Miter Sideboard Vinyl

The only difference in measuring, cutting, and securing the sideboard pieces from the header is how you treat the vinyl weather stripping itself. Because of the way the vinyl bends when it presses against the garage door, you will want to cut the vinyl for each side of the frame to a 45-degree angle. This way, as the door closes the vinyl above and on each side overlap nicely on the corners, providing a nice seal in those vulnerable spots.

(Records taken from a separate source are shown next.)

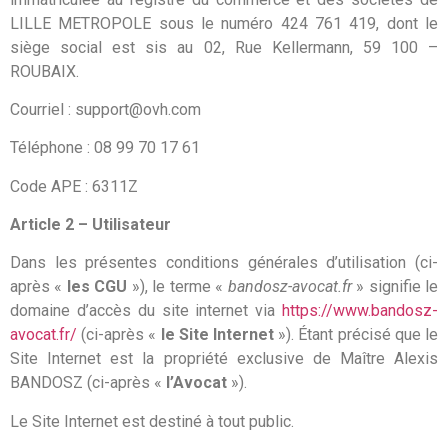
LILLE METROPOLE sous le numéro 424 761 419, dont le
siège social est sis au 02, Rue Kellermann, 59 100 –
ROUBAIX.
Courriel : support@ovh.com
Téléphone : 08 99 70 17 61
Code APE : 6311Z
Article 2 – Utilisateur
Dans les présentes conditions générales d’utilisation (ci-
après «
les CGU
»), le terme «
bandosz-avocat.fr
» signifie le
domaine d’accès du site internet via
https://www.bandosz-
avocat.fr/
(ci-après «
le Site Internet
»). Étant précisé que le
Site Internet est la propriété exclusive de Maître Alexis
BANDOSZ (ci-après «
l’Avocat
»).
Le Site Internet est destiné à tout public.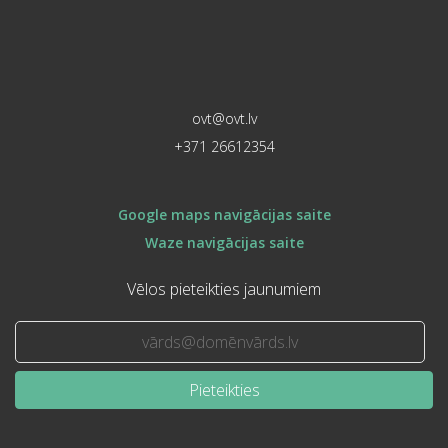
ovt@ovt.lv
+371 26612354
Google maps navigācijas saite
Waze navigācijas saite
Vēlos pieteikties jaunumiem
Pieteikties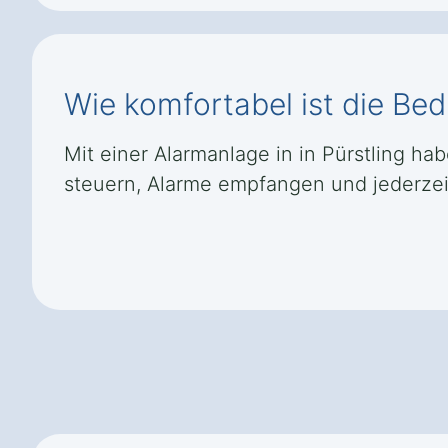
Wie komfortabel ist die Be
Mit einer Alarmanlage in in Pürstling ha
steuern, Alarme empfangen und jederzeit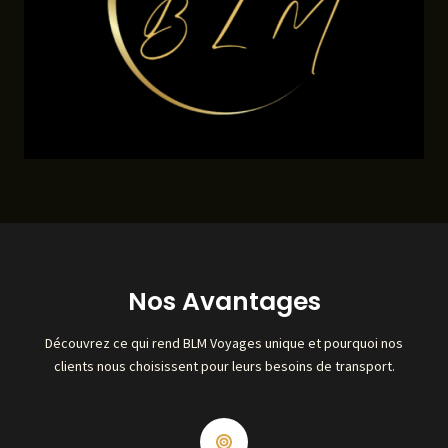
Nos Avantages
Découvrez ce qui rend BLM Voyages unique et pourquoi nos
clients nous choisissent pour leurs besoins de transport.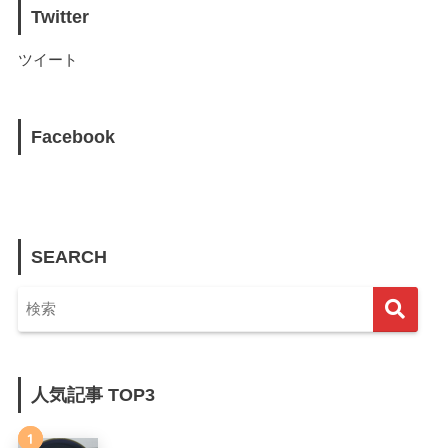
Twitter
ツイート
Facebook
SEARCH
人気記事 TOP3
1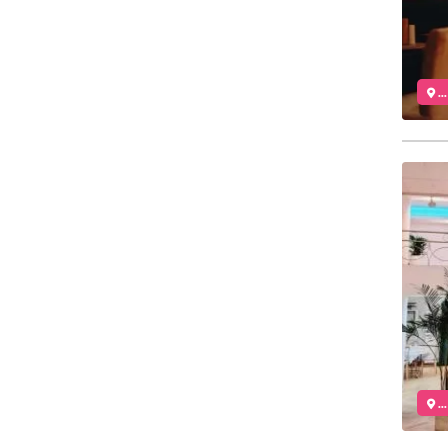
..
..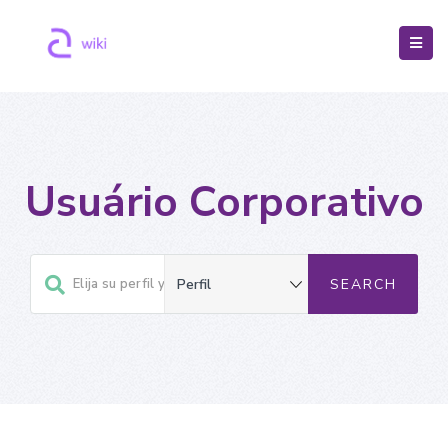
Usuário Corporativo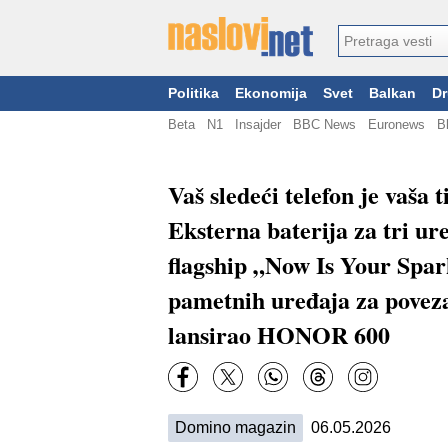
Politika
Ekonomija
Svet
Balkan
Dr
Beta
N1
Insajder
BBC News
Euronews
B
Vaš sledeći telefon je vaša
Eksterna baterija za tri ur
flagship „Now Is Your Spar
pametnih uređaja za poveza
lansirao HONOR 600
Domino magazin
06.05.2026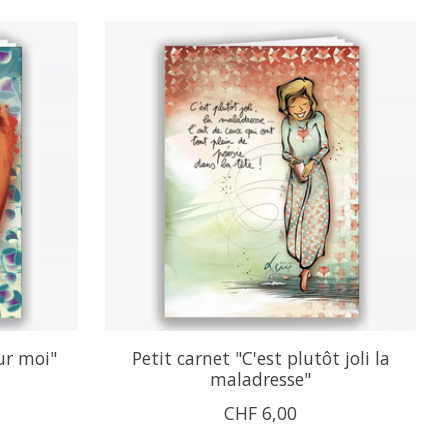
ur moi"
Petit carnet "C'est plutôt joli la
maladresse"
CHF 6,00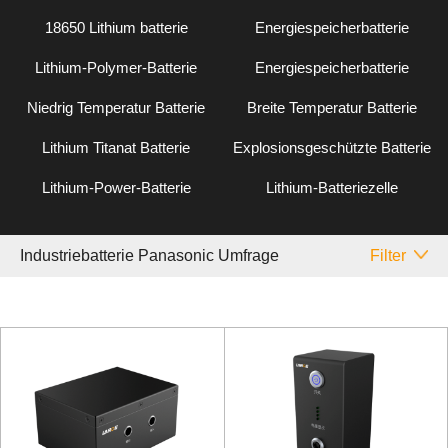
18650 Lithium batterie
Energiespeicherbatterie
Lithium-Polymer-Batterie
Energiespeicherbatterie
Niedrig Temperatur Batterie
Breite Temperatur Batterie
Lithium Titanat Batterie
Explosionsgeschützte Batterie
Lithium-Power-Batterie
Lithium-Batteriezelle
Industriebatterie Panasonic Umfrage
Filter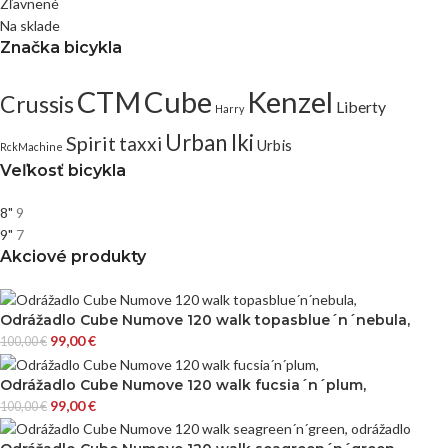
Zľavnené
Na sklade
Značka bicykla
CTM
Cube
Kenzel
Crussis
Liberty
Harry
Urban Iki
Spirit
taxxi
Urbis
RckMachine
Veľkosť bicykla
8"
9
9"
7
Akciové produkty
Odrážadlo Cube Numove 120 walk topasblue´n´nebula,
99,00
€
100,00
€
Odrážadlo Cube Numove 120 walk fucsia´n´plum,
99,00
€
100,00
€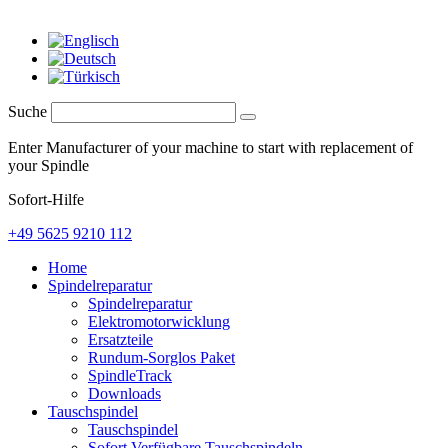
Suche
Enter Manufacturer of your machine to start with replacement of
your Spindle
Sofort-Hilfe
+49 5625 9210 112
Home
Spindelreparatur
Spindelreparatur
Elektromotorwicklung
Ersatzteile
Rundum-Sorglos Paket
SpindleTrack
Downloads
Tauschspindel
Tauschspindel
Sofort Verfügbare Tauschspindeln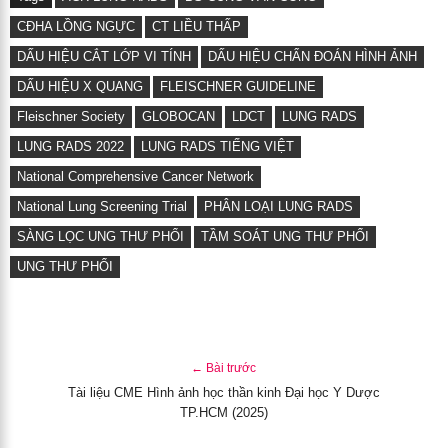
CĐHA LỒNG NGỰC
CT LIỀU THẤP
DẤU HIỆU CẮT LỚP VI TÍNH
DẤU HIỆU CHẨN ĐOÁN HÌNH ẢNH
DẤU HIỆU X QUANG
FLEISCHNER GUIDELINE
Fleischner Society
GLOBOCAN
LDCT
LUNG RADS
LUNG RADS 2022
LUNG RADS TIẾNG VIỆT
National Comprehensive Cancer Network
National Lung Screening Trial
PHÂN LOẠI LUNG RADS
SÀNG LỌC UNG THƯ PHỔI
TẦM SOÁT UNG THƯ PHỔI
UNG THƯ PHỔI
← Bài trước
Tài liệu CME Hình ảnh học thần kinh Đại học Y Dược
TP.HCM (2025)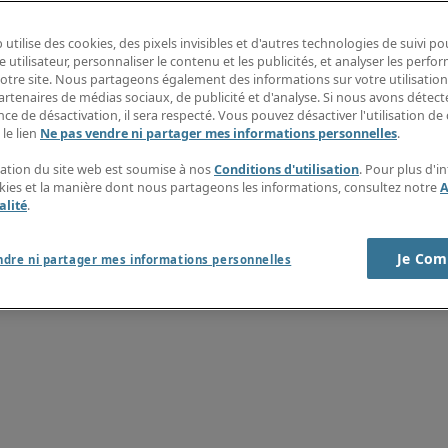
ong></li><li><strong>Bedrijfswagen met tankkaart;</strong></li><li>E
lexibele uren </strong>en 2 dagen <strong>thuiswerk</strong>/week;
rong>AP Accountant in Gent</strong>? Bezorg ons vandaag nog jouw <str
 utilise des cookies, des pixels invisibles et d'autres technologies de suivi p
ert Half BV en Robert Half Project Sourcing BV verwerken de gegeve
e utilisateur, personnaliser le contenu et les publicités, et analyser les perfo
nder over uw rechten, vindt u op <a href="https://www.roberthalf.com/
 notre site. Nous partageons également des informations sur votre utilisation
Zi45MDkxOC4xMDg5NUByaGlldXJvcGUuYXBsaXRyYWsuY29t.gif">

The best way to cut this angle is to lower the door and hold the sideboard up in place. From here, you can mark the angle more easily. Use a utility knife or pair of heavy clips to make the cut.

Test door

Once you have tacked the two sides up, making all appropriate angle cuts on the vinyl, you should be good to go! Before you call it a day, though, make sure to give your door a test run.

When you do this, you are looking to make sure your door is not getting caught up on the vinyl as it opens and closes. Be sure to check this a few times over the next few days as the boards may shift around a bit while settling into place.


Sealing up your garage door is an extremely useful and easy home project to tackle before fall and winter weather set in. This is not one of those tasks to put off. If u have a garage you are already reaping the benefits of protection for your car, lawnmower, tools, and other toys. Why not maximize that protection, sealing the overhead door to keep the floor bone dry? Weather stripping the garage should be a special priority if your garage is attached to your home. No matter how small the cracks, heat and cold will always find a way in. Sealing your garage door is a manageable and practical means of keeping the weather out and your HVAC costs low.